Ramzy Baroud lo llama “una estrategia velada para facilitar la limpieza étnica”.
Incluso en medios hegemónicos la incomodidad asoma: The New York Times
reconoció que “las concesiones son desproporcionadas y la cronología,
confusa”, mientras el coqueto La Nación, en su intento de equilibrio, celebró la
“iniciativa pragmática” pero admitió que “carece de garantías verificables”. El
propio contraste entre ambos revela lo que el plan oculta: su núcleo no es el
simulacro de concordia, sino la administración del dominio.
Las cuestiones fundamentales -estatus de Jerusalén, derecho al retorno,
destino de Cisjordania y de los asentamientos ilegales- se difieren o se omiten.
El primer ministro qatarí Al Thani resumió el método: los mediadores
pospusieron “los temas más espinosos” porque no había condiciones para un
acuerdo integral. La tregua ceremonial se posterga para que el negocio
continúe.
El experto en Medio Oriente Pedro Brieger, enfatiza la secuencia ética -antes
que geopolítica- que toda arquitectura honesta debería asumir: detener el
genocidio, retirar completamente a Israel de la Franja y no volver a dejar a
Gaza en el limbo. Sin duda Gaza es hoy infraestructura devastada y un conteo
indecible de muertes, mientras la gramática diplomática disfraza la urgencia
con “fases” y “transiciones”. El politólogo israelí Mario Sznajder lo sintetiza:
“El diablo está en los detalles, y cualquiera de esos detalles puede hacer estallar
toda esta historia”. Entre ellos, el ambiguo “congelamiento” de armas de
Hamás -sin entrega efectiva- y la exclusión de Cisjordania del acuerdo. Si el
diablo habita los detalles, dios se ha exiliado de este mapa.

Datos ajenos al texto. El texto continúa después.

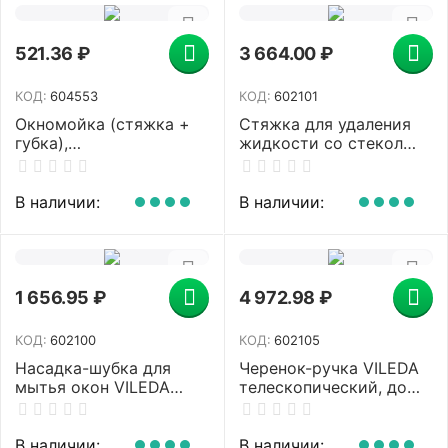
521.36
₽
3 664.00
₽
КОД:
604553
КОД:
602101
Окномойка (стяжка +
Стяжка для удаления
губка),
жидкости со стекол
ТЕЛЕСКОПИЧЕСКАЯ
VILEDA "Эволюшн", в
РУЧКА, 75-130 см,
сборе, ширина 35 см
рабочая часть 24,5 см,
(черенок-ручка
В наличии:
В наличии:
YORK, 084140
602105), 500209
1 656.95
₽
4 972.98
₽
КОД:
602100
КОД:
602105
Насадка-шубка для
Черенок-ручка VILEDA
мытья окон VILEDA
телескопический, до
"Эволюшн",
2,5 м (2х1,25 м),
микрофибра, ширина
алюминиевый
35 см (к щетке
(применим к 602099,
В наличии:
В наличии:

Dentro de Israel, los aplausos al plan tapan sus tensiones. Netanyahu
capitaliza la liberación de rehenes y la escenografía internacional como triunfo
propio, aunque el “trabajo duro” haya sido de mediadores árabes y de
Washington. La euforia nacionalista borra el matiz: lo que se celebra no es la
paz, sino la victoria del relato. Contra el cliché que reduce todo a Hamás,
Brieger recuerda dos hechos: la población de Gaza desciende en gran parte de
expulsados de 1948 y Hamás nace recién en 1987, veinte años después de la
ocupación de 1967. La causa precede a la organización; invertir el orden es
invertir la historia.
La ovación en la Knéset, entre gorras rojas y gritos de “¡Trump, presidente de
la paz!”, selló el sentido del montaje: no fue un tratado entre enemigos
reconciliados, sino una ceremonia de aliados que comparten poder y fuerza. El
pacto de los fuertes se teatralizó como espectáculo de redención, mientras
“Gaza” funcionó de decorado. En las calles palestinas, donde la
reconstrucción llega como limosna y la soberanía se ofrece como concesión
administrativa, el acuerdo se vive con mezcla de alivio y desconfianza. Como
escribió Muhammad Shehada, “Palestina se ha convertido en un cementerio
de estrategias fallidas.”
2. La paz como negocio y la guerra como algoritmo
El llamado Acuerdo del Milenio -sucesor hiperbólico del “Acuerdo del Siglo”- no
negocia entre enemigos, sino que fusiona intereses entre imperios. Diplomacia
de magnates, protectorado colonial y propaganda digital se mezclan en una
misma escenografía. Si los viejos tratados se firmaban con solemnidad, este se
redacta con likes, contratos y drones. Trump no busca la paz: busca una
gerencia global.
Gaza queda tutelada por una “Fuerza Internacional de Estabilización” que
reproduce los formatos de Bosnia y Kosovo: enclaves desmilitarizados,
supervisión extranjera y soberanía en suspenso. En esa arquitectura reaparece
Tony Blair como virrey honorario, símbolo de una administración colonial
maquillada de misión humanitaria. Como observó Gilbert Achcar, se trata de
una reedición del mandato civilizatorio de entreguerras, ahora envuelto en
marketing y retórica de transición democrática.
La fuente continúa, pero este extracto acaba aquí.